[ASSIGNMENT] Using the records below, copy every line that holds the string "possible".

(Extracted page text data)
- Opening Delimiter -
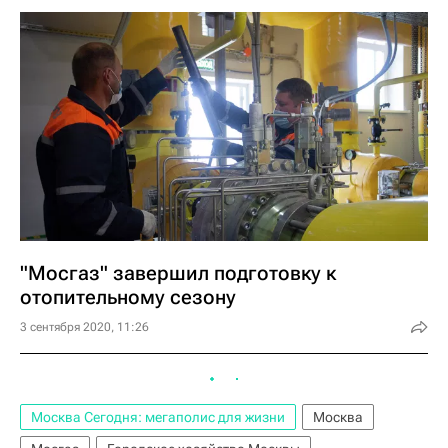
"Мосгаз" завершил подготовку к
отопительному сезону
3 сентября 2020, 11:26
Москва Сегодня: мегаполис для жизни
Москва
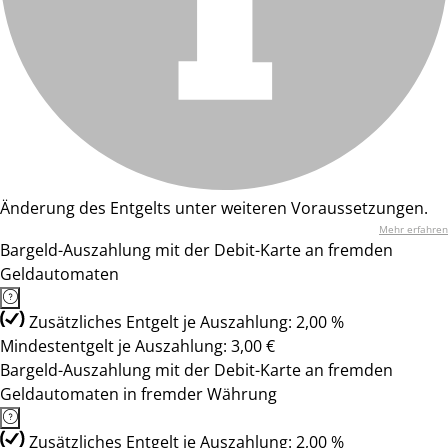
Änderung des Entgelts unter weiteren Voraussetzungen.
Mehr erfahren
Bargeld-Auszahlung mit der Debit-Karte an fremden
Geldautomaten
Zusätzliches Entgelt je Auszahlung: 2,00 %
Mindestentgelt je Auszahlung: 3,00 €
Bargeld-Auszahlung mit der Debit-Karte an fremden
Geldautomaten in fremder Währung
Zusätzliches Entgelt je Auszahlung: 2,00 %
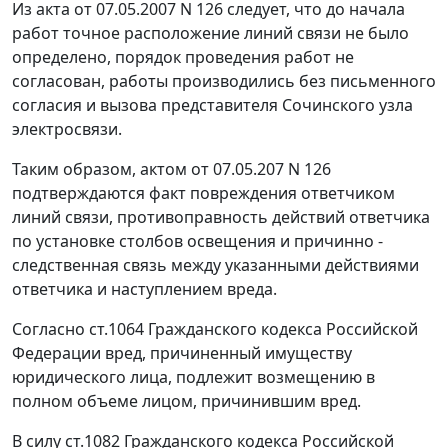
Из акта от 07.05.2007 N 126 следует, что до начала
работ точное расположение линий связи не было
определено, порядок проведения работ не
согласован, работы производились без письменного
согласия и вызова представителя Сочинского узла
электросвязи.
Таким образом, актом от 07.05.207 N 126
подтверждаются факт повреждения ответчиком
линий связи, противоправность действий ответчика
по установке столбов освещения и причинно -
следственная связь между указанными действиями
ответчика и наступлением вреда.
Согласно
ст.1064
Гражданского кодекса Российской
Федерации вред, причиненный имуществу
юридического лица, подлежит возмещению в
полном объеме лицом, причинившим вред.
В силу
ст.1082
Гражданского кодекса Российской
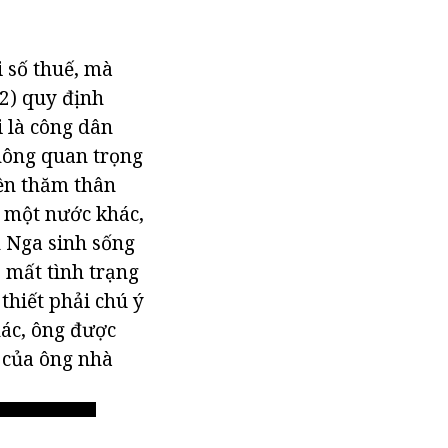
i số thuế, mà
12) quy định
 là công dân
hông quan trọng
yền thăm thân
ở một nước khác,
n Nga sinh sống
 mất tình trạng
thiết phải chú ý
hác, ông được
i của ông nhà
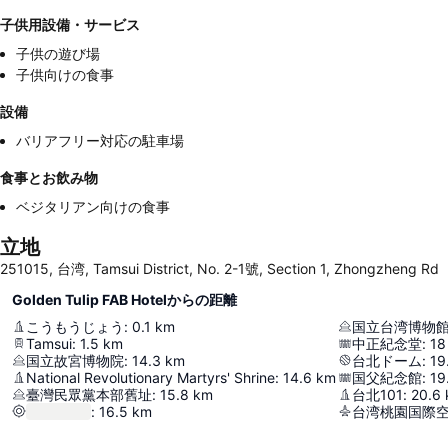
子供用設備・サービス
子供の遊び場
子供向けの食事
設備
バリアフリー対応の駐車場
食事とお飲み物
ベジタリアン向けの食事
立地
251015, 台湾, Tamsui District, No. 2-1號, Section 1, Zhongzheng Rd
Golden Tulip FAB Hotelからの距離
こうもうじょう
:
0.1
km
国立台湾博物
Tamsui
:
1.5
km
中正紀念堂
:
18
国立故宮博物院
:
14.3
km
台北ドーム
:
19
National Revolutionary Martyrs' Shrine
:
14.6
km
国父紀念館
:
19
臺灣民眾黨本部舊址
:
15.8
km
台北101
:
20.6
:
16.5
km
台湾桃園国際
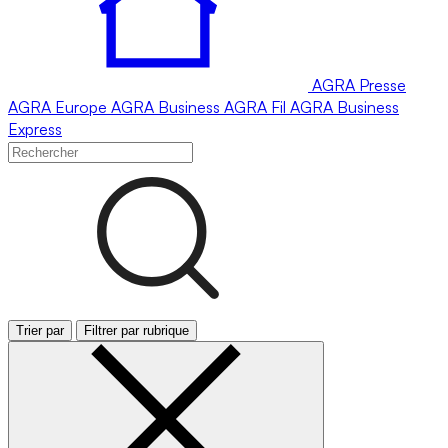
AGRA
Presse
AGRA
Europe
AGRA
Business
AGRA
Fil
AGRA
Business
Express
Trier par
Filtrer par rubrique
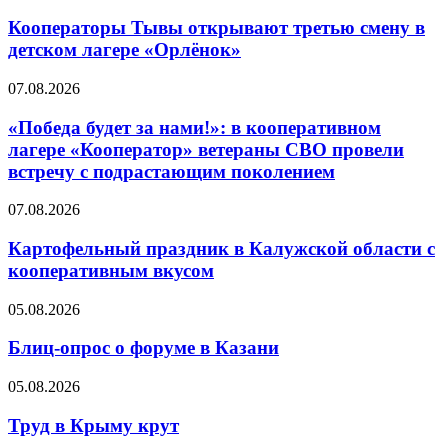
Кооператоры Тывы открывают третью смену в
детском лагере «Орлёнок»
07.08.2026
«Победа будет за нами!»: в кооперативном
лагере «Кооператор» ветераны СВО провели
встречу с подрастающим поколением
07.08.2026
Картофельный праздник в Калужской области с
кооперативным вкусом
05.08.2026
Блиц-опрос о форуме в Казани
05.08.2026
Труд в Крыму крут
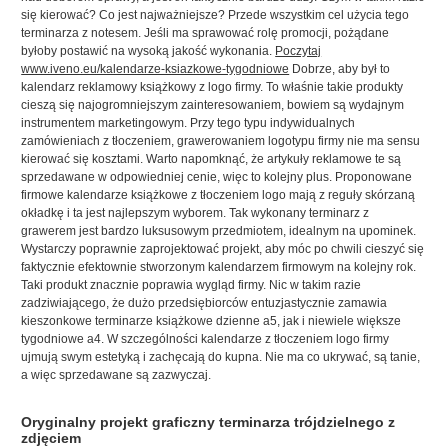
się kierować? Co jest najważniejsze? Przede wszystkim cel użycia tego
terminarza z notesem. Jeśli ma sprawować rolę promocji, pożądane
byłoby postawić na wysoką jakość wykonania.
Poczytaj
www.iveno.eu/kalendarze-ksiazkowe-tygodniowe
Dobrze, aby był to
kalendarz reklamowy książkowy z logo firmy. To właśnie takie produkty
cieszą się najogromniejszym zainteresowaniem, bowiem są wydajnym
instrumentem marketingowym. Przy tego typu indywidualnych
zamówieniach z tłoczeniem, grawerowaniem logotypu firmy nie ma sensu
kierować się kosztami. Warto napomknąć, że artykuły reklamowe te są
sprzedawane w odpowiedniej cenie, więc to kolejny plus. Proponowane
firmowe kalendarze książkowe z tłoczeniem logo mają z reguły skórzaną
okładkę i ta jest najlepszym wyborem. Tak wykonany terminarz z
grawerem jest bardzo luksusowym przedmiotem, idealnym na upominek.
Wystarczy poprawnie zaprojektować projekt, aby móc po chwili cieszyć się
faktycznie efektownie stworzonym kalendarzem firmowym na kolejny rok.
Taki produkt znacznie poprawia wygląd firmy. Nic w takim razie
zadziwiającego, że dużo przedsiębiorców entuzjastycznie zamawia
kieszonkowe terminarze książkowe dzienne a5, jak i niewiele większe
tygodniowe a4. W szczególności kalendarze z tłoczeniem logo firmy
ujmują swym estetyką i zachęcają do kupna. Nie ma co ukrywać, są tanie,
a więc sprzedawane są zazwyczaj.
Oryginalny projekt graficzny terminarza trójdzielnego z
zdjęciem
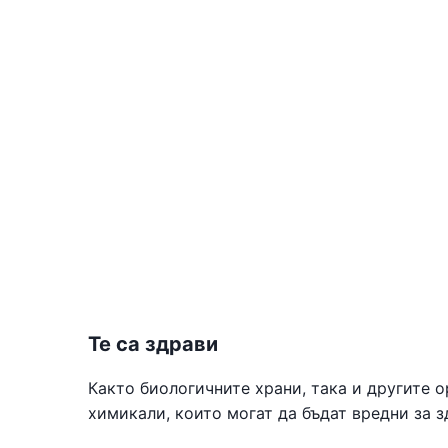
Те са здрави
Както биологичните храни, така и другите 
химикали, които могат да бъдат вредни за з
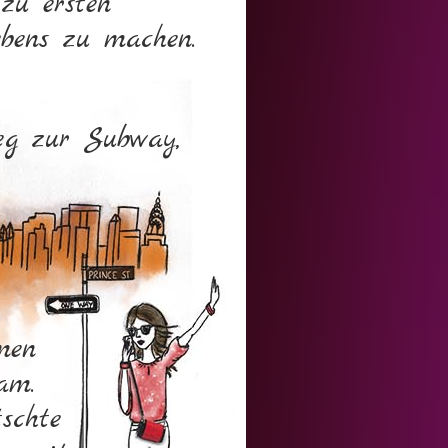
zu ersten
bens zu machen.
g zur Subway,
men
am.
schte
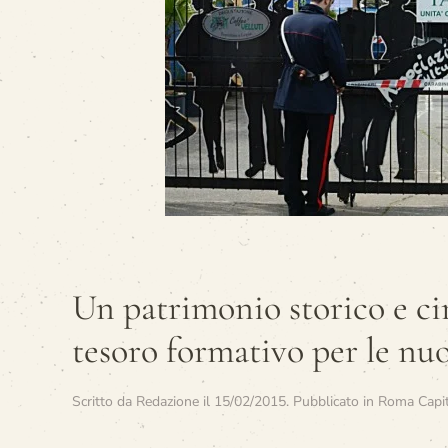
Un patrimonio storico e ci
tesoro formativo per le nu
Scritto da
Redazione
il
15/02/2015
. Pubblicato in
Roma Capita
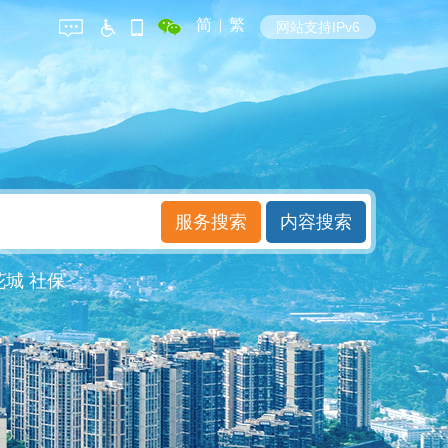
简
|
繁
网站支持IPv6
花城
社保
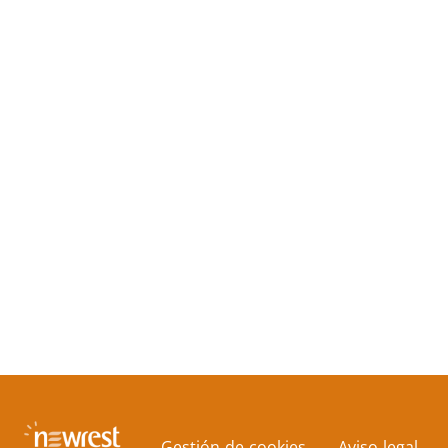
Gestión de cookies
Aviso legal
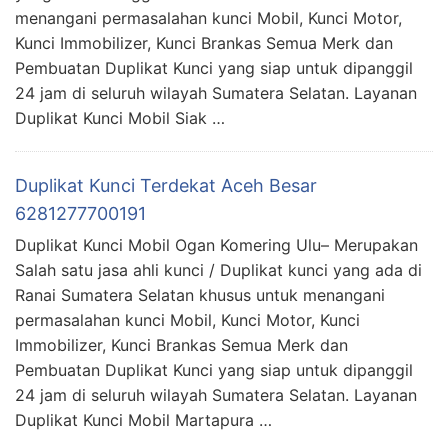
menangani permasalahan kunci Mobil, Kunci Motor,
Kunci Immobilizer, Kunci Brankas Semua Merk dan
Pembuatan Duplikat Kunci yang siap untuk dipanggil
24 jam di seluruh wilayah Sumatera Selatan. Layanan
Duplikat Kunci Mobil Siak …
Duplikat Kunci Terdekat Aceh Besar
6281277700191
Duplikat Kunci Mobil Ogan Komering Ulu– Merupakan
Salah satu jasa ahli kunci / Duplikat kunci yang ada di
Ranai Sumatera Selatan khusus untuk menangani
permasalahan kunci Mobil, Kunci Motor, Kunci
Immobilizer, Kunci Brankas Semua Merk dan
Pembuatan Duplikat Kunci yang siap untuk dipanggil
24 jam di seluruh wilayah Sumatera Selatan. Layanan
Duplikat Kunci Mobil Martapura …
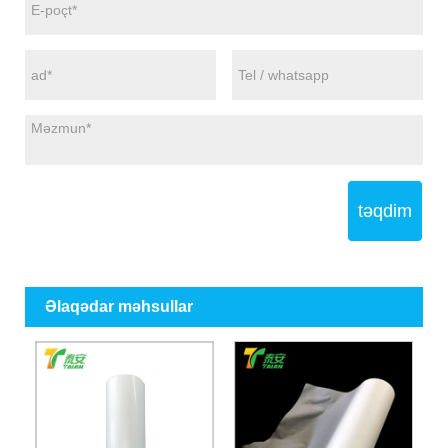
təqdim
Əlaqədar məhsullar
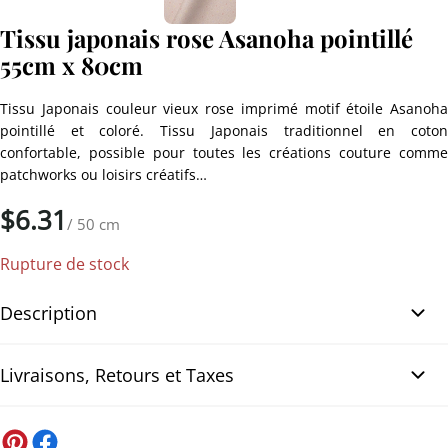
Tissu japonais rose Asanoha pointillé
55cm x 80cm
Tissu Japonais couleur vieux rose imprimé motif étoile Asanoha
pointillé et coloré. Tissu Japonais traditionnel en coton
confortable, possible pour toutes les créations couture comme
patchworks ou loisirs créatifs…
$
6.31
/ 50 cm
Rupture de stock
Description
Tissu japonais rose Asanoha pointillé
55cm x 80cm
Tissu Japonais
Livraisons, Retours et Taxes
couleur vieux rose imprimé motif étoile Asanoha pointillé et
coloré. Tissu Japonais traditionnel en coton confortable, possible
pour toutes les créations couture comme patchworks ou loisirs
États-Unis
- Closing Delimiter -
[WRITTEN SOLUTION]
confortable, possible pour toutes les créations couture comme
coloré. Tissu Japonais traditionnel en coton confortable, possible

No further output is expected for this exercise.